## [DIRECTIONS]
Every line holding the string "Examens" is to be copied from the entries below.

## [INPUT MATERIAL]
»»

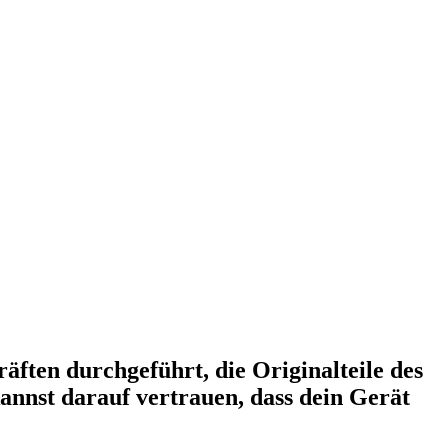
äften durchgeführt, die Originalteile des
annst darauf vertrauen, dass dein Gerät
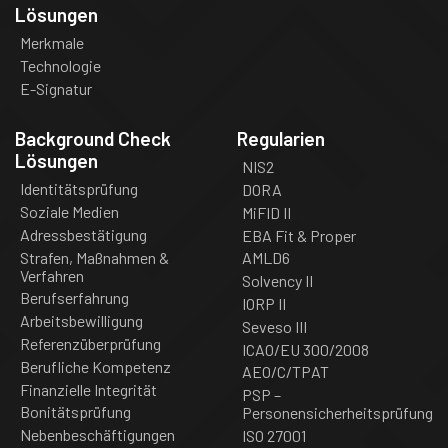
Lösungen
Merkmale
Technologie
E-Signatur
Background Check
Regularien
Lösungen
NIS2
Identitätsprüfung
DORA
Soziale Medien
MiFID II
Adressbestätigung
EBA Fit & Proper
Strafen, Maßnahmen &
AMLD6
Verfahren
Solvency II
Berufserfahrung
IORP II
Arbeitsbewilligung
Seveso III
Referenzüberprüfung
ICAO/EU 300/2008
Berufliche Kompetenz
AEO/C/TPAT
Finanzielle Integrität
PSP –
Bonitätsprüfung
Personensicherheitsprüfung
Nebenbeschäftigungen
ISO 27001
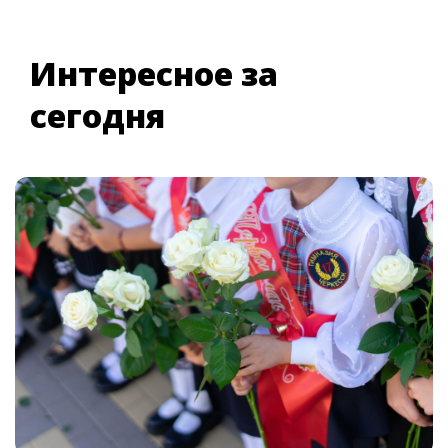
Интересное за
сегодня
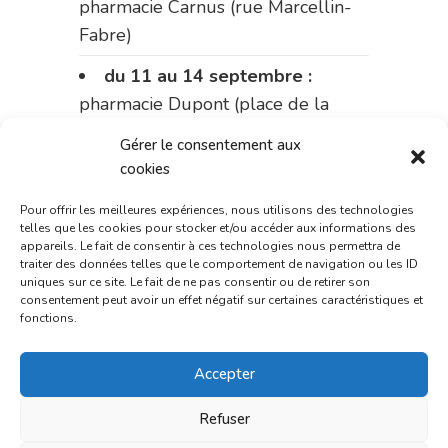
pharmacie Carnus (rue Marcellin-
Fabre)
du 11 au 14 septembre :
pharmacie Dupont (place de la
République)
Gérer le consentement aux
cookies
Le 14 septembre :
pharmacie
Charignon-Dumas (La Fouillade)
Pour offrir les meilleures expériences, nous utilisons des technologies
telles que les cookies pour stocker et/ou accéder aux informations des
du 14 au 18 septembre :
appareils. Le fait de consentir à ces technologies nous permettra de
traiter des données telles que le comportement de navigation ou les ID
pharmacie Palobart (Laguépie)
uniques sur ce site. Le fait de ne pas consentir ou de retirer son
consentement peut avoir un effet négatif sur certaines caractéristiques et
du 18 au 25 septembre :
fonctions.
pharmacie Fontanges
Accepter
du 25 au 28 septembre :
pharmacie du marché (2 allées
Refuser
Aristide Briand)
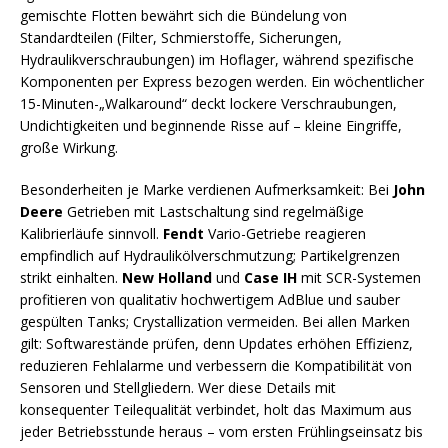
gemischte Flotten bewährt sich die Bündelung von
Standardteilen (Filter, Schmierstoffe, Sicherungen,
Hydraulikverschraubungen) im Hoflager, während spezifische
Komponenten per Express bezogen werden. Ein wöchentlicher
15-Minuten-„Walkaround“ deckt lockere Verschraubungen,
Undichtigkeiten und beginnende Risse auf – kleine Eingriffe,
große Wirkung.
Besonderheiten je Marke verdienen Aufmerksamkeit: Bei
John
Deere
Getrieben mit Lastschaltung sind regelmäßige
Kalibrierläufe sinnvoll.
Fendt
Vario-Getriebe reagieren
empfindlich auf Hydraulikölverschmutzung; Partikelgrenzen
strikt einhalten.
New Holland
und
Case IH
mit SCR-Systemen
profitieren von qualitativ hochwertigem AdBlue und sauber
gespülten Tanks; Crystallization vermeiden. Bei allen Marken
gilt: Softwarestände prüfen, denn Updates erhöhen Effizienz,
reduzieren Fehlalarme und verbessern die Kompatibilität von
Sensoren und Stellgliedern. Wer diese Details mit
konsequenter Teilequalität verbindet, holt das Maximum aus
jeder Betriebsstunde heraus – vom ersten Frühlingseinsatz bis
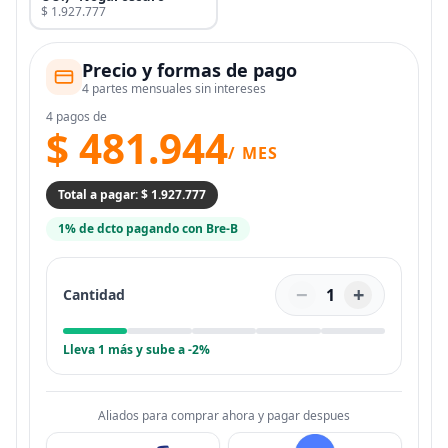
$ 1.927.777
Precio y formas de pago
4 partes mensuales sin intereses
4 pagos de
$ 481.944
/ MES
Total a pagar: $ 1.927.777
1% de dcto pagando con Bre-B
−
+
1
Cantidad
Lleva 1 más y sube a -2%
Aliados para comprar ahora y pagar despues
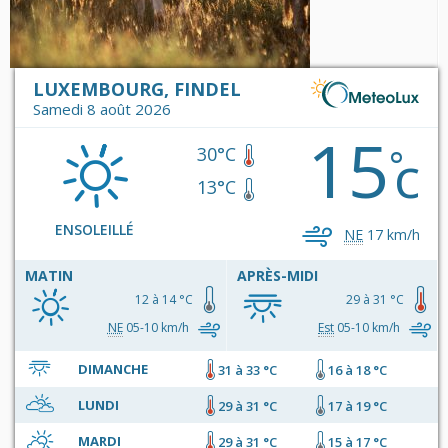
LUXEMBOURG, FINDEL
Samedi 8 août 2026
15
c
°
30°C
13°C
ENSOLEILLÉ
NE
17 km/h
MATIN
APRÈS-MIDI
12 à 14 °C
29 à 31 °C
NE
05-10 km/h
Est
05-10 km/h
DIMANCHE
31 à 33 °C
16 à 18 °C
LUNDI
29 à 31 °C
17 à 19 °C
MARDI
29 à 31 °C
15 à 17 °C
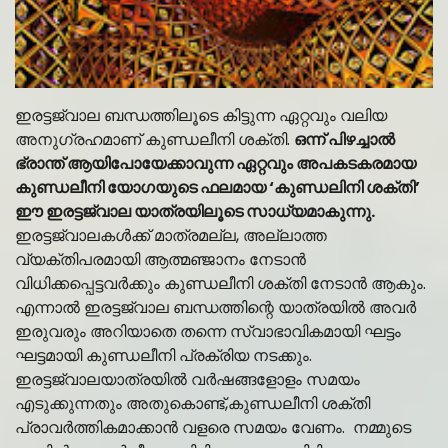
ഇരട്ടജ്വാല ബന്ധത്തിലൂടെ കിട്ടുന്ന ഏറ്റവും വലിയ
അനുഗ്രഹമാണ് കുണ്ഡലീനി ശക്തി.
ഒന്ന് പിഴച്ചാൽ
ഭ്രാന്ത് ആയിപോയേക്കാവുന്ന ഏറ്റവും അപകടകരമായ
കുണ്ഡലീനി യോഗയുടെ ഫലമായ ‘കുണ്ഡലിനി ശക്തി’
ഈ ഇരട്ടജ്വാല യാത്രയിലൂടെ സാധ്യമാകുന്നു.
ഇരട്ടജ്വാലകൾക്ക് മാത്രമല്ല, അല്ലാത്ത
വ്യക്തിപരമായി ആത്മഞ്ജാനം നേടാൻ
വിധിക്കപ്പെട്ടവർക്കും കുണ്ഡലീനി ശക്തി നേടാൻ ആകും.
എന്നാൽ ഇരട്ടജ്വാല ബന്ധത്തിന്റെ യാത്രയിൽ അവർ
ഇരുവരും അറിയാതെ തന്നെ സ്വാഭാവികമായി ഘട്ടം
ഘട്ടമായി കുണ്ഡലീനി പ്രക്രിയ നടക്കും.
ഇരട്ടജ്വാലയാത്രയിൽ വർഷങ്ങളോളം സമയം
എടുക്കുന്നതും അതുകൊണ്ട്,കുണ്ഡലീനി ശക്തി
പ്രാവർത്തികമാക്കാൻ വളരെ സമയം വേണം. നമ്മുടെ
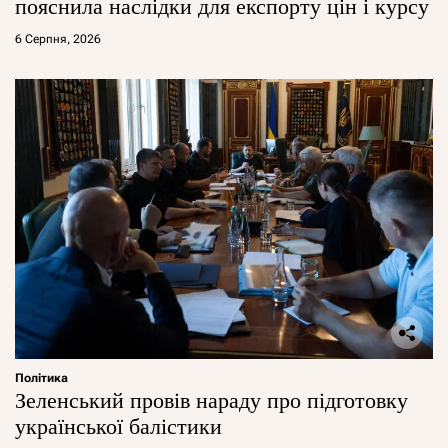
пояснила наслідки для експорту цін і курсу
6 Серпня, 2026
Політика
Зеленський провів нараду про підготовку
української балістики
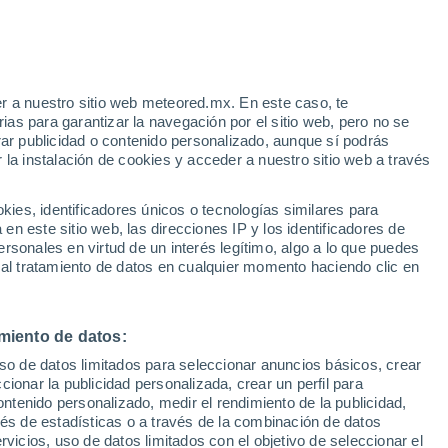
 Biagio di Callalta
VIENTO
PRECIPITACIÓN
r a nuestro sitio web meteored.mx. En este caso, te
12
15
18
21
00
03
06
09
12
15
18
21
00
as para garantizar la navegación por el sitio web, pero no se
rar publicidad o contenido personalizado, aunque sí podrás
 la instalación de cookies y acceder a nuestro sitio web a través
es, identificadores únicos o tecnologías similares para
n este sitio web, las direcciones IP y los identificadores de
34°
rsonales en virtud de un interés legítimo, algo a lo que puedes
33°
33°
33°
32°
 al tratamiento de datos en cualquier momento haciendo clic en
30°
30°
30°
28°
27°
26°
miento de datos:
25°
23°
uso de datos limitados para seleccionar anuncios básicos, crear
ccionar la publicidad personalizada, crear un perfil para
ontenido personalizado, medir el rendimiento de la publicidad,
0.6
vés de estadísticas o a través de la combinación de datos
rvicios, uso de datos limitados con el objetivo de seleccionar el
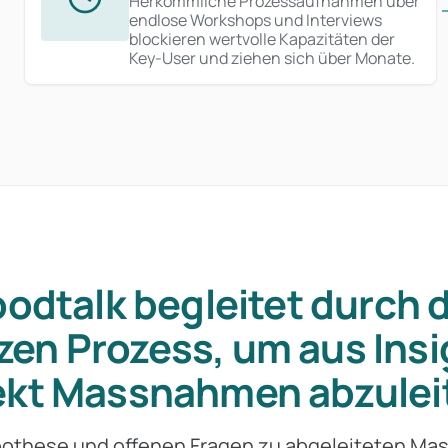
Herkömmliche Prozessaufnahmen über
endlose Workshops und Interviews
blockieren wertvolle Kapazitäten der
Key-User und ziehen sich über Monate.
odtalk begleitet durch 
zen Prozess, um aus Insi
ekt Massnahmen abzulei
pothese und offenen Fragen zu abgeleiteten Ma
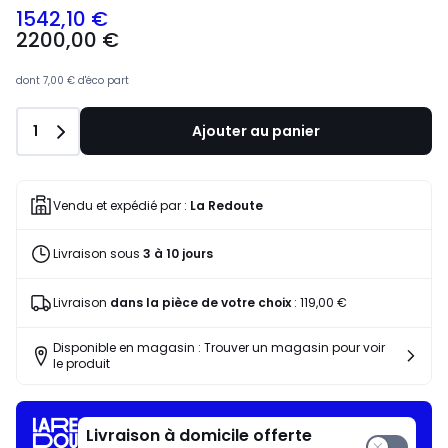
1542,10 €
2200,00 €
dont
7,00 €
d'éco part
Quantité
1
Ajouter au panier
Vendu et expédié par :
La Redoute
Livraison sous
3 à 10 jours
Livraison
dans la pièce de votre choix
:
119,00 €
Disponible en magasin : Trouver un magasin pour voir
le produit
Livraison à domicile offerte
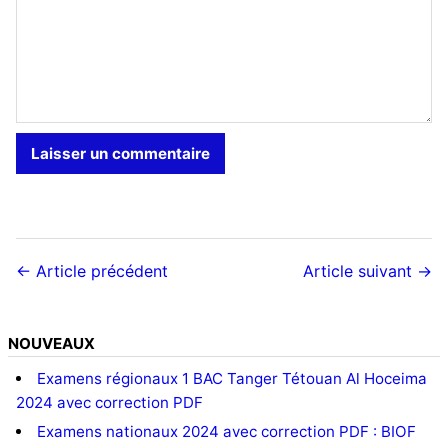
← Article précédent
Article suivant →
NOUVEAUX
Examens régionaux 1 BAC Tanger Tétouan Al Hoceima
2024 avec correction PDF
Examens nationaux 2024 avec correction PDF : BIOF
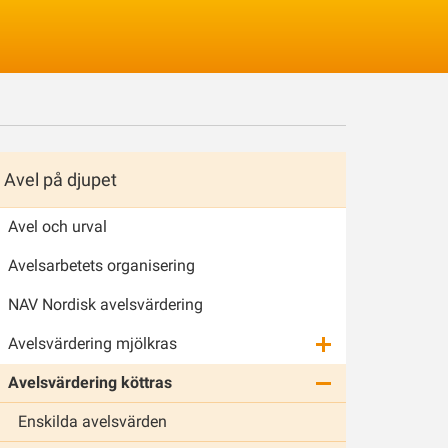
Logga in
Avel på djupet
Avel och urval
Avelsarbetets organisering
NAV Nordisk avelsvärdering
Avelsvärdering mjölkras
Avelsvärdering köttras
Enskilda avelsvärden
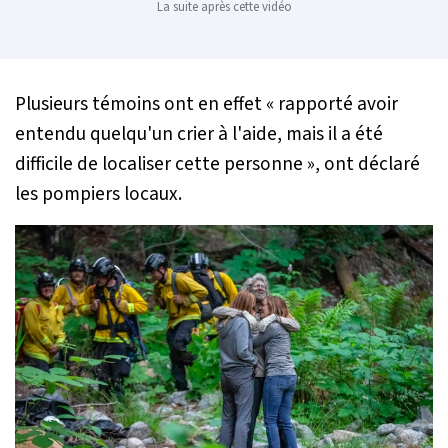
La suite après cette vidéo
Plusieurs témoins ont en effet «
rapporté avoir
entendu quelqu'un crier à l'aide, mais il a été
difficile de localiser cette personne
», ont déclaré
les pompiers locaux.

««

## [RESULT FOR THIS TASK]
Examens régionaux 1 BAC Tanger Tétouan Al Hoceima
Examens nationaux 2024 avec correction PDF : BIOF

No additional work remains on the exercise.